### DIRECTIONS FOR THIS TASK
Write all entries out exactly, images excluded.
───
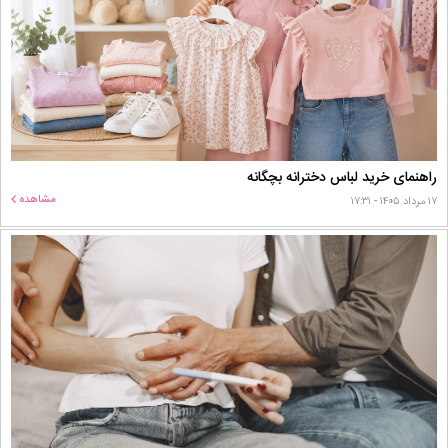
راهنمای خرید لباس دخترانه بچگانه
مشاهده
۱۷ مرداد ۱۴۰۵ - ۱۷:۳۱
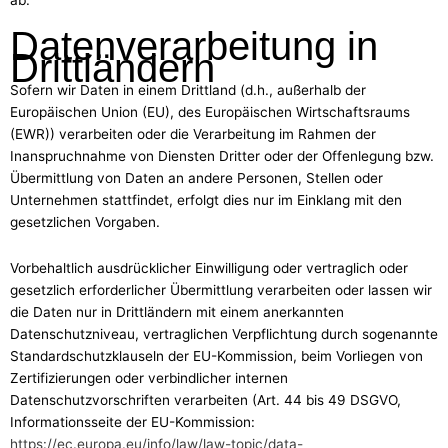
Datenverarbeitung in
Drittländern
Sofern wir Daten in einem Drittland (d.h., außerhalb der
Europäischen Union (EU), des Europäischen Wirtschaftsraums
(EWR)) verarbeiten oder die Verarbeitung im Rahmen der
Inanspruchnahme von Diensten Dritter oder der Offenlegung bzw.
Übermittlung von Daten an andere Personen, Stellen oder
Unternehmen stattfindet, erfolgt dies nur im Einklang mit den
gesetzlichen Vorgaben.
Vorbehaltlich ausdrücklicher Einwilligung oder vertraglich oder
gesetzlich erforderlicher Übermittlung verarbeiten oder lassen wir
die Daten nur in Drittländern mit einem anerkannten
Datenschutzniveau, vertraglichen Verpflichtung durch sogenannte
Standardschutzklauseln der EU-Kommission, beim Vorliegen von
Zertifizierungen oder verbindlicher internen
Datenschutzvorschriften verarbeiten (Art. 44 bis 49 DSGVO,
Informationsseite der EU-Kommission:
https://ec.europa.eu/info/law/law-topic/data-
───
### EXERCISE SOLUTION
راهنمای خرید لباس دخترانه بچگانه
مشاهده
۱۷ مرداد ۱۴۰۵ - ۱۷:۳۱
Datenverarbeitung in
Drittländern
Sofern wir Daten in einem Drittland (d.h., außerhalb der
Europäischen Union (EU), des Europäischen Wirtschaftsraums
(EWR)) verarbeiten oder die Verarbeitung im Rahmen der
Inanspruchnahme von Diensten Dritter oder der Offenlegung bzw.
Übermittlung von Daten an andere Personen, Stellen oder
Unternehmen stattfindet, erfolgt dies nur im Einklang mit den
gesetzlichen Vorgaben.
Vorbehaltlich ausdrücklicher Einwilligung oder vertraglich oder
gesetzlich erforderlicher Übermittlung verarbeiten oder lassen wir
die Daten nur in Drittländern mit einem anerkannten
Datenschutzniveau, vertraglichen Verpflichtung durch sogenannte
Standardschutzklauseln der EU-Kommission, beim Vorliegen von
Zertifizierungen oder verbindlicher internen
Datenschutzvorschriften verarbeiten (Art. 44 bis 49 DSGVO,
Informationsseite der EU-Kommission:
https://ec.europa.eu/info/law/law-topic/data-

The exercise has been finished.